-- PROMPT --
The number needed is how many lines in these entries contain "website"; give it alone.

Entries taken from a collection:
+++++

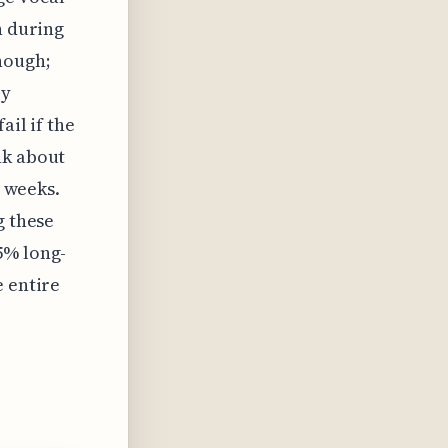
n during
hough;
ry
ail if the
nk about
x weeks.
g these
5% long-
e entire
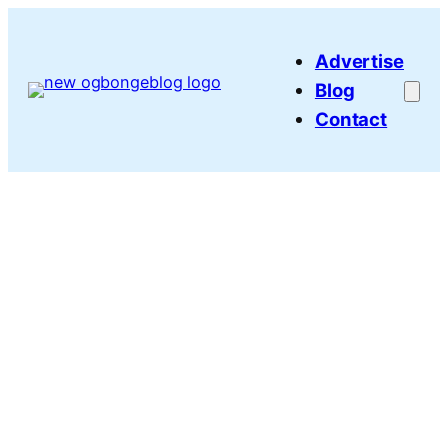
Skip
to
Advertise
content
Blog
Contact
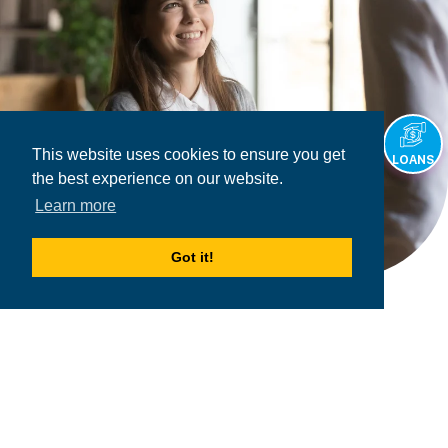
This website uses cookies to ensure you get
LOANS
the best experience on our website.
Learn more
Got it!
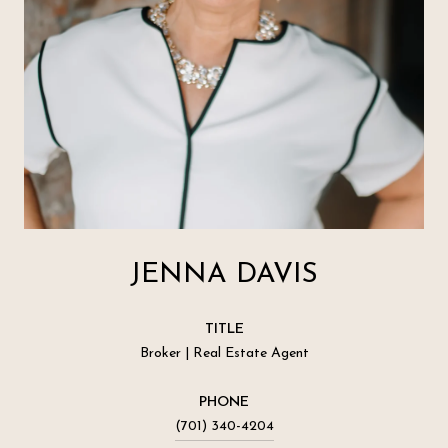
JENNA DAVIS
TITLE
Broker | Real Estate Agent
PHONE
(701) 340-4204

+++++

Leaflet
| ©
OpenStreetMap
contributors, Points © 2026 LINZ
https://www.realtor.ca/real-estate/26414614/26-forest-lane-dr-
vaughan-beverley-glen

+++++

-- ANSWER BELOW --
2